▶ Dataset records
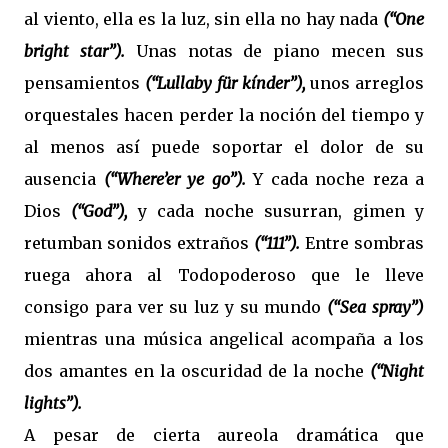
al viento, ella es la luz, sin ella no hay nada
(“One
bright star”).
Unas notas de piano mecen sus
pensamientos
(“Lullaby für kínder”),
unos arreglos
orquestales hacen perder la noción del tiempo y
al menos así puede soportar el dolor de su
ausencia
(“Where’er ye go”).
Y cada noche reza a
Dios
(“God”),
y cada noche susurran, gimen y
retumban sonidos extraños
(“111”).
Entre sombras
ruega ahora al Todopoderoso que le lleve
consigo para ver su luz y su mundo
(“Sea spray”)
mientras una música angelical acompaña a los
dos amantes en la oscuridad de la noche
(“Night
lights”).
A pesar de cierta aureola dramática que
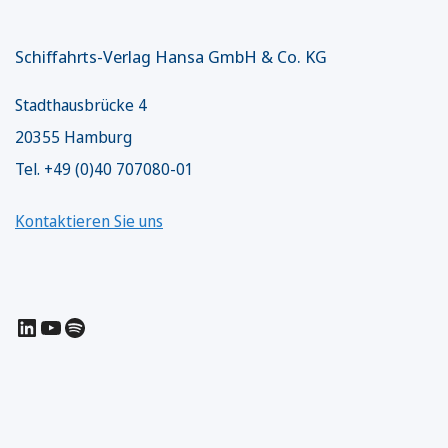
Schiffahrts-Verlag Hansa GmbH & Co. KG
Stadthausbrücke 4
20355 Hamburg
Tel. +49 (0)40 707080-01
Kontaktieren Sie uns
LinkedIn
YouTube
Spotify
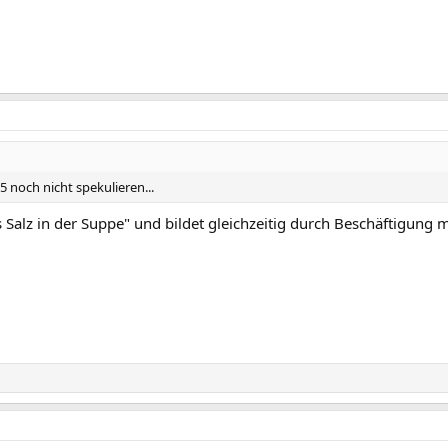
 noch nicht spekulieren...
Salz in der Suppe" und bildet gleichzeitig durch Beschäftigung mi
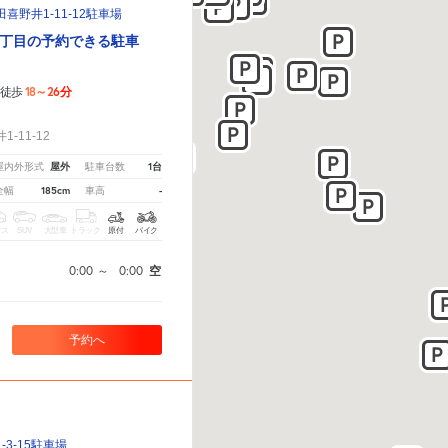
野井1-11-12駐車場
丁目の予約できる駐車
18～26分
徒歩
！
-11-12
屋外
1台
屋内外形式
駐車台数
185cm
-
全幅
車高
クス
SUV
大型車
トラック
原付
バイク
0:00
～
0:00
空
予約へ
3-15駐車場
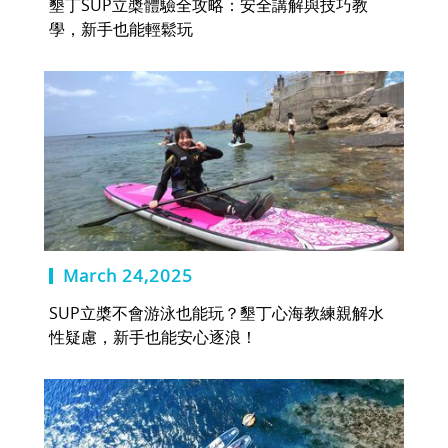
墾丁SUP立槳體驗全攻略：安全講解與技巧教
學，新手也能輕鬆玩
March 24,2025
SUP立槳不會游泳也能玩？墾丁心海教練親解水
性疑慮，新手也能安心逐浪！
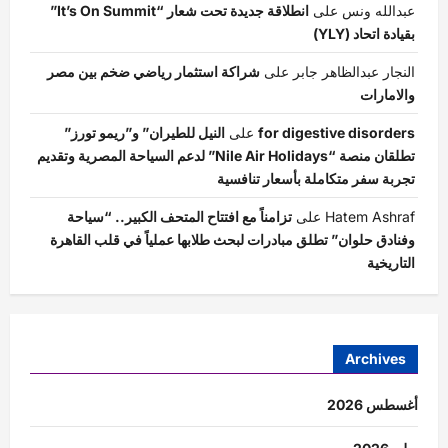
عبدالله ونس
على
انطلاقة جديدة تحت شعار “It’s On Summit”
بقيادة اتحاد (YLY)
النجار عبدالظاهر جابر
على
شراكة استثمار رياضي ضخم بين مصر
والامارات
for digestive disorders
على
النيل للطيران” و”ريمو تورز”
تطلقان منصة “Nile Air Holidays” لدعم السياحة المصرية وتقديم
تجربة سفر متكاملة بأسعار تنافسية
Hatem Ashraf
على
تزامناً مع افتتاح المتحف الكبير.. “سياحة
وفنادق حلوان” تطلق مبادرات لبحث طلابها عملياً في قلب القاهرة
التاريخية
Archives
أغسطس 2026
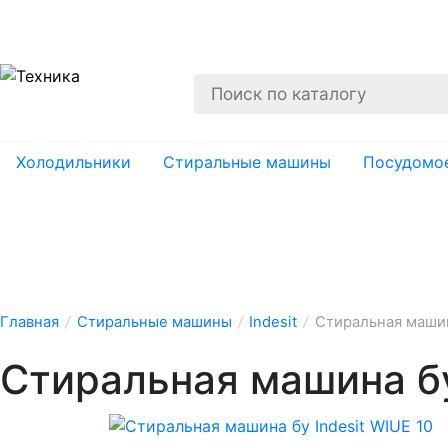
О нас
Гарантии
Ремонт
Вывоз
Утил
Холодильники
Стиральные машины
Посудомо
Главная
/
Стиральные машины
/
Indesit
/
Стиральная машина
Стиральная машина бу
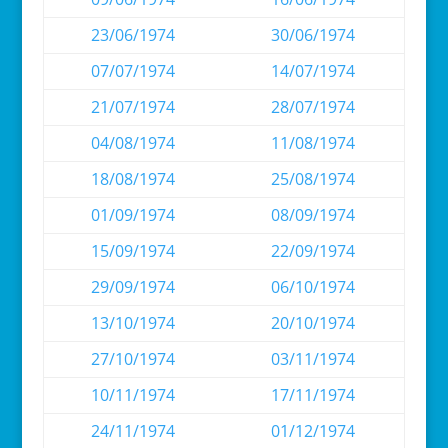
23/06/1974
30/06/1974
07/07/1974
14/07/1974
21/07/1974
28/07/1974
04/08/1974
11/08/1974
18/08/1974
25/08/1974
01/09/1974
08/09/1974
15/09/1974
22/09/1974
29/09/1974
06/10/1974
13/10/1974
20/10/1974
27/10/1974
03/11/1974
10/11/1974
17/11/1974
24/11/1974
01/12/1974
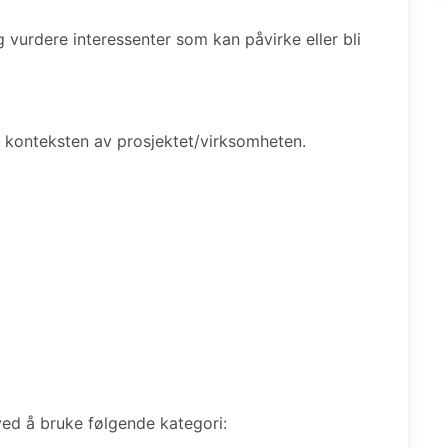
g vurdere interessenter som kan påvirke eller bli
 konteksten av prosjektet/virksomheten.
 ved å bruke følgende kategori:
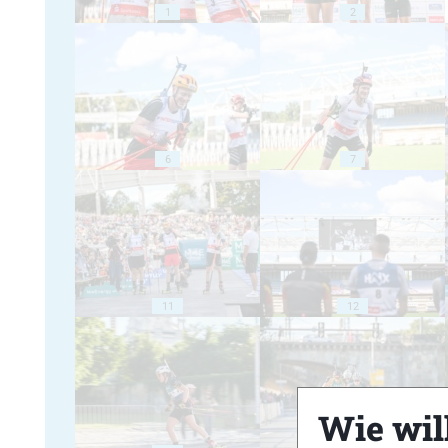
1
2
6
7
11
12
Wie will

▶ Try it
Copy exactly what appears in the entries, beginning with the first line and ending with the line that has "Tel. +49 (0)40 707080-01", but not the pictures.

▶ Exercise answer
al viento, ella es la luz, sin ella no hay nada
(“One
bright star”).
Unas notas de piano mecen sus
pensamientos
(“Lullaby für kínder”),
unos arreglos
orquestales hacen perder la noción del tiempo y
al menos así puede soportar el dolor de su
ausencia
(“Where’er ye go”).
Y cada noche reza a
Dios
(“God”),
y cada noche susurran, gimen y
retumban sonidos extraños
(“111”).
Entre sombras
ruega ahora al Todopoderoso que le lleve
consigo para ver su luz y su mundo
(“Sea spray”)
mientras una música angelical acompaña a los
dos amantes en la oscuridad de la noche
(“Night
lights”).
A pesar de cierta aureola dramática que
Schiffahrts-Verlag Hansa GmbH & Co. KG
Stadthausbrücke 4
20355 Hamburg
Tel. +49 (0)40 707080-01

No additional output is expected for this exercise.